Components and responsibilities

  • ai_provider: choose provider, handle retries/backoff, return plain Python objects (list[float] embeddings, str completions). Keep error classes small and testable.
  • database (existing): add store_embedding and search_similar helpers (naive in-Python cosine scan). Keep insert_motion/update_user_vote unchanged to minimize risk.
  • query_dal: use ibis for read queries used by Streamlit paths (get_filtered_motions, session lookups). Return parsed JSON fields.
  • summarizer: call ai_provider.chat_completion to get summary; update motions.layman_explanation; optionally compute embedding via ai_provider.get_embedding and store via database.store_embedding.
  • app.py: replace direct duckdb selects with query_dal functions.

Data Flow

  1. Ingest: scheduler / scraper / api_client fetch motions and call database.insert_motion(motion).
  2. Summarize: summarizer calls ai_provider.chat_completion(summary prompt) → writes layman_explanation to motions table. Optionally computes embedding and writes to embeddings table.
  3. Query: Streamlit app calls query_dal.get_filtered_motions (ibis) to load motions for sessions and query_dal.calculate_party_matches for results.
  4. Semantic search (future): query_dal or app can call database.search_similar by providing an embedding computed with ai_provider.get_embedding.

Error Handling

  • ai_provider: retries with exponential backoff for transient errors; raises a ProviderError for terminal failures so callers can decide retry semantics.
  • Summarizer: non-fatal on AI failures — store an empty/fallback summary and log the failure; surface a user-facing message in Streamlit if generating summaries fails interactively.
  • DB functions: existing try/except patterns retained; ensure connections are closed on error.

Testing Strategy

  • Unit tests for ai_provider using mocks for HTTP/openai responses.
  • DB tests using temporary DuckDB files to verify store_embedding and search_similar behavior.
  • query_dal tests using ibis against a temporary DB file; ensure JSON fields parse correctly.
  • Summarizer tests mock ai_provider to assert DB writes happen.

Open Questions

  • Store embeddings inside motions table vs separate embeddings table?
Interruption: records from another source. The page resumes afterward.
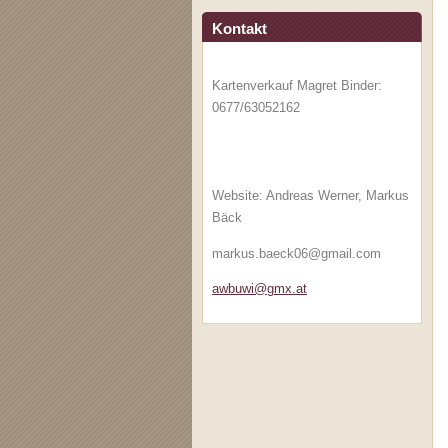
Kontakt
Kartenverkauf Magret Binder:
0677/63052162
Website: Andreas Werner, Markus
Bäck
markus.baeck06@gmail.com
awbuwi@g
mx.at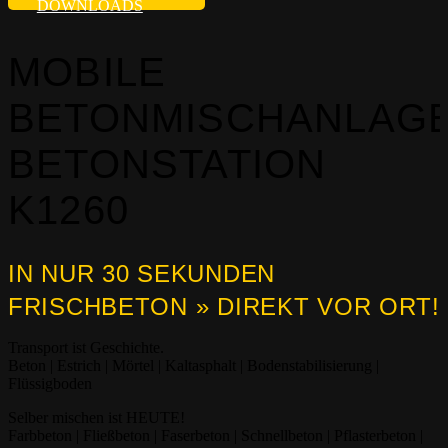
DOWNLOADS
MOBILE
BETONMISCHANLAG
BETONSTATION
K1260
IN NUR 30 SEKUNDEN
FRISCHBETON » DIREKT VOR ORT!
Transport ist Geschichte.
Beton | Estrich | Mörtel | Kaltasphalt | Bodenstabilisierung |
Flüssigboden
Selber mischen ist HEUTE!
Farbbeton | Fließbeton | Faserbeton | Schnellbeton | Pflasterbeton |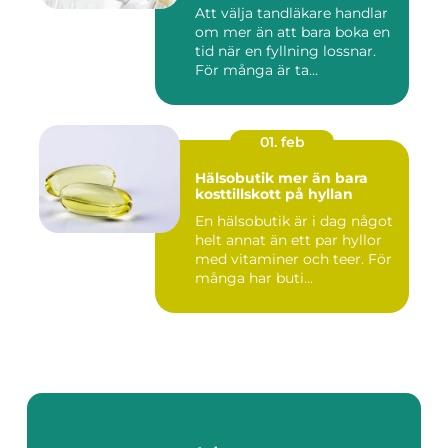
Att välja tandläkare handlar
om mer än att bara boka en
tid när en fyllning lossnar.
För många är ta...
01. feb
Hälsobutik mer än bara
kosttillskott på hyllan
En hälsobutik är i dag något
helt annat än ett par hyllor
med vitaminer och teer. För
många har buti...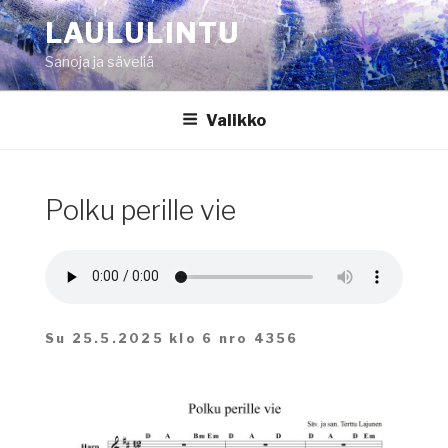
Siirry
LAULULINTU
sisältöön
Sanoja ja säveliä
Valikko
Polku perille vie
Su 25.5.2025 klo 6 nro 4356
Recommendation: separate embeddings table for clarity and easier upserts.
  • Do we want to prefer other providers (Copilot) automatically? This repo currently references OPENROUTER. If user wants Copilot preference, we can add env vars and selection logic later.

Next steps (short)

  1. Add ai_provider.py (adapter) and tests.
  2. Add embeddings table and store/search helpers in database.py and tests.
  3. Add query_dal.py with ibis reads and tests.
  4. Refactor summarizer.py to use ai_provider and optionally store embeddings.
  5. Update Streamlit app read paths to use query_dal.
  6. Fix housekeeping bugs: reset.py references reset_database(), scraper uses undefined SCRAPING_DELAY — address these small fixes in a separate patch.

I'm proceeding to save this design to thoughts/shared/designs/2026-03-19-stemwijzer-design.md and will spawn the planner to create a detailed implementation plan. Interrupt if you want changes to the design text above.